Derek’s story feels like a victory, but it’s the story of just one racist, albeit a racist with a very high profile, changing his mind and heart. Derek himself acknowledges the existence of structural racism, a much bigger issue than any one person.

ES: One racist changing his or her mind matters, but it does not solve the incredibly embedded problems that this nation faces in terms of structural racism and systemic white supremacy. One of the things that I hope is there in the corners of the book, and that I hope Derek can continue to speak to, is how we can understand the systems of white supremacy. Derek spent the first part of his life [on his radio show, and at white nationalist conferences and “message trainings”] in ways that were useful to mainstreaming that ideology. The polls today are scary—more than half of white people believe that white people suffer racism more than people of color. That’s bananas!

Eli Saslow, author of “Rising Out of Hatred: The Awakening of a Former White Nationalist”

Derek and other white nationalists were very effective in figuring out how to sanitize this ideology from its history of real violence, and instead talk about all the ways that white people are under attack in this country, talk about white genocide, talk about building a wall… Derek’s conclusion, which is certainly my own conclusion, is that the only way for our country to face its racism is to stare into it. We can’t just say ‘we believe in equality and racism is bad,’ we need to confront it.

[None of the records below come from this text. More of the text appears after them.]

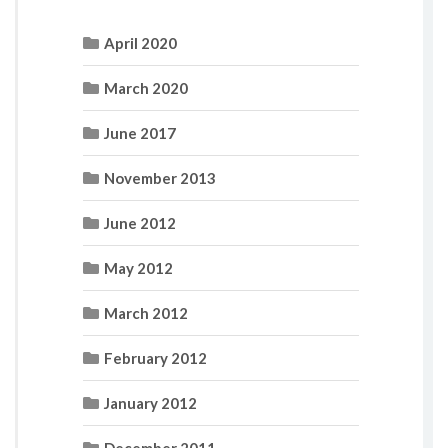
April 2020
March 2020
June 2017
November 2013
June 2012
May 2012
March 2012
February 2012
January 2012
December 2011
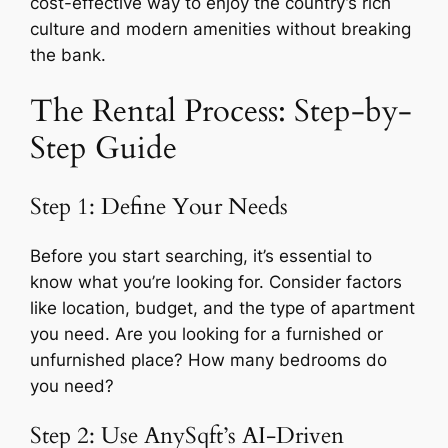
cost-effective way to enjoy the country’s rich
culture and modern amenities without breaking
the bank.
The Rental Process: Step-by-
Step Guide
Step 1: Define Your Needs
Before you start searching, it’s essential to
know what you’re looking for. Consider factors
like location, budget, and the type of apartment
you need. Are you looking for a furnished or
unfurnished place? How many bedrooms do
you need?
Step 2: Use AnySqft’s AI-Driven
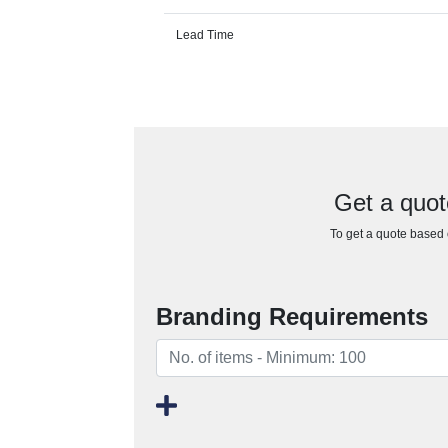
Lead Time
Get a quot
To get a quote based o
Branding Requirements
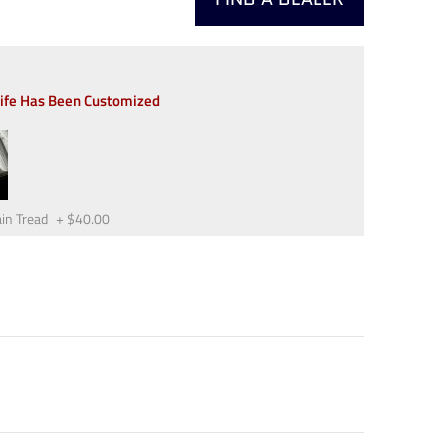
nife Has Been Customized
in Tread
+
$40.00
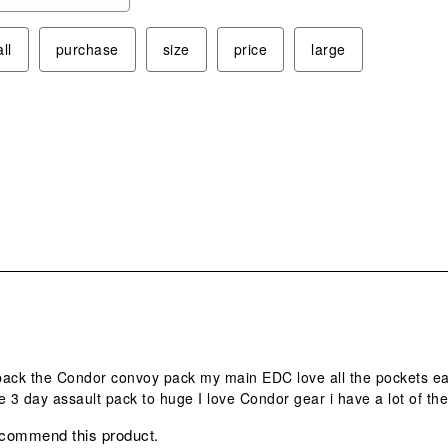
ope
sub
ll
purchase
size
price
large
form
s.
ack the Condor convoy pack my main EDC love all the pockets easy
e 3 day assault pack to huge I love Condor gear i have a lot of t
ecommend this product.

Higher education is critical to that. Derek would not have left white nationalism if he hadn’t gone to college. I say that because he says that. It’s an incredible time of possibility for people to change their thinking. The possible conversations and interactions in diverse spaces, inside and outside the classroom, don’t happen very often in other times in your life. After college, we go back to our silos.

What’s Derek doing now?

ES: He’s in his last year of the Ph.D. program at the University of Chicago. I think he’s very good at what he does, and his original research in the field of Islamic medievalists is considered excellent. I think he feels a little bit torn these days. It is important to help people reimagine history in the ways it really was, but he also understands that he has a pinpoint, crucial understanding of America’s super-problematic white supremacist history and the ways that this administration and the far-racist fringes of the right can capitalize on that history to create more racial polarization. This summer, he was a consultant at Facebook helping them deal with polarization, but also at the same time reading 20 Islamic texts toward his PhD.

He feels haunted by the fact that he spent the first 22 years of his life spreading these ideas…he’s got a lot to figure out. How to forgive himself, whether to forgive himself, and how to engineer the rest of his life where he feels like he’s doing something important and purposeful.

Bottom line, what do you want people to walk away from the book thinking?

ES: Parts of Derek’s story are very hopeful. It’s fantastic that he emerged from it. Somebody who was going to be very important to the white supremacy movement is now activated to work against it. And that matters. But his story is set against incredible darkness. This ideology is growing. More of the country feels more comfortable in speaking in racially coded ways, and these beliefs are on the rise. White nationalists have been so effective at mainstreaming this sense of ownership among white people of this country, like ‘this country belongs to you! And now it’s something you don’t recognize! Let’s restore it to greatness!’ Unless we really look at that, acknowledge it, and begin a conversation about how, as a country, to fully activate against it, that stuff is only going to fester. I hope there’s enough hope in the book to give people energy to do that. Civil discourse and outreach has some possibilities. But it’s not an easy road.